Exercise prompt
Below are records; copy every line in them that holds the word "savings".

Extracted page text data
-------------------------
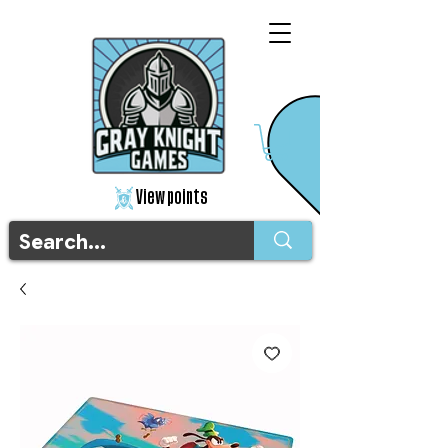
View points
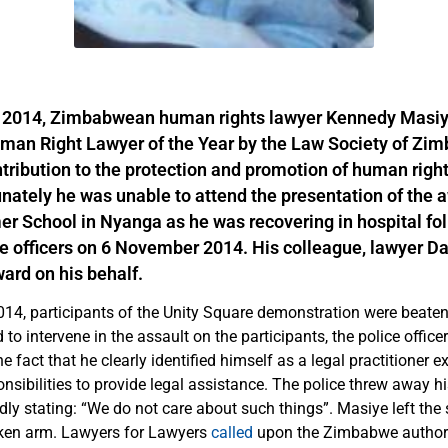
2014, Zimbabwean human rights lawyer Kennedy Masi
man Right Lawyer of the Year by the Law Society of Zim
tribution to the protection and promotion of human right
unately he was unable to attend the presentation of the 
r School in Nyanga as he was recovering in hospital fo
ce officers on 6 November 2014. His colleague, lawyer Da
ard on his behalf.
4, participants of the Unity Square demonstration were beaten 
to intervene in the assault on the participants, the police office
he fact that he clearly identified himself as a legal practitioner e
nsibilities to provide legal assistance. The police threw away hi
tedly stating: “We do not care about such things”. Masiye left the
oken arm. Lawyers for Lawyers
called
upon the Zimbabwe authori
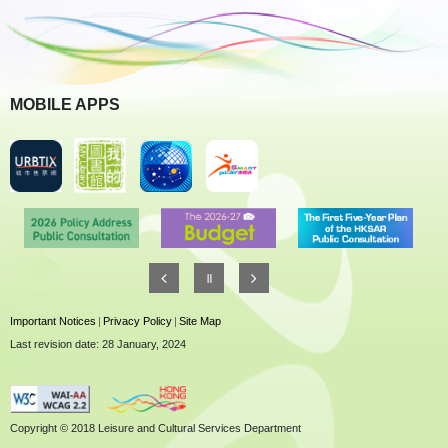
MOBILE APPS
Important Notices
|
Privacy Policy
|
Site Map
Last revision date: 28 January, 2024
Copyright © 2018 Leisure and Cultural Services Department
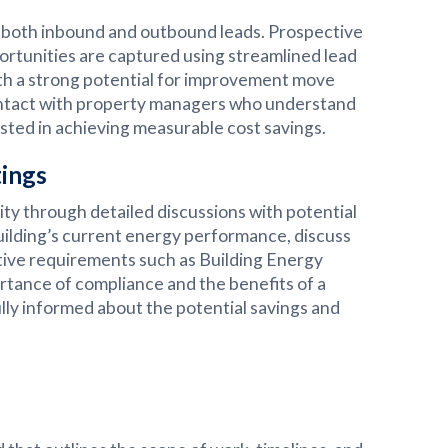
g both inbound and outbound leads. Prospective
portunities are captured using streamlined lead
th a strong potential for improvement move
ontact with property managers who understand
ted in achieving measurable cost savings.
tings
ity through detailed discussions with potential
building’s current energy performance, discuss
tive requirements such as Building Energy
tance of compliance and the benefits of a
lly informed about the potential savings and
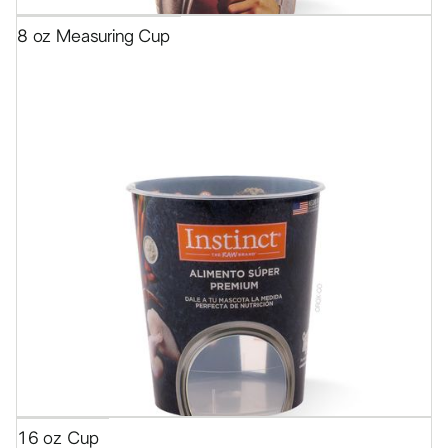
8 oz Measuring Cup
16 oz Cup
-------------------------
Reply to the task
ted in achieving measurable cost savings.
lly informed about the potential savings and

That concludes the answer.